-- Opening Marker --
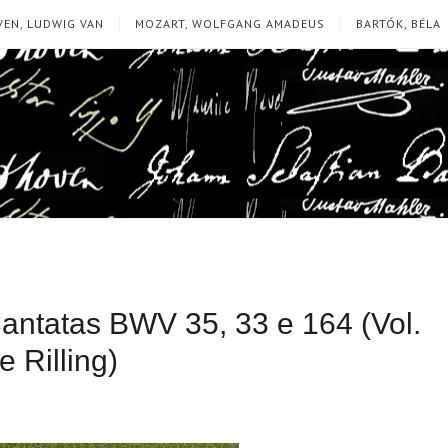
EN, LUDWIG VAN
MOZART, WOLFGANG AMADEUS
BARTÓK, BÉLA
Cantatas BWV 35, 33 e 164 (Vol.
 Rilling)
-- Closing Marker --
> **EXERCISE GOAL**: Each record is to be restated word for word; no picture goes in.

> **RESPONSE**:
EN, LUDWIG VAN
MOZART, WOLFGANG AMADEUS
BARTÓK, BÉLA
Cantatas BWV 35, 33 e 164 (Vol.
 Rilling)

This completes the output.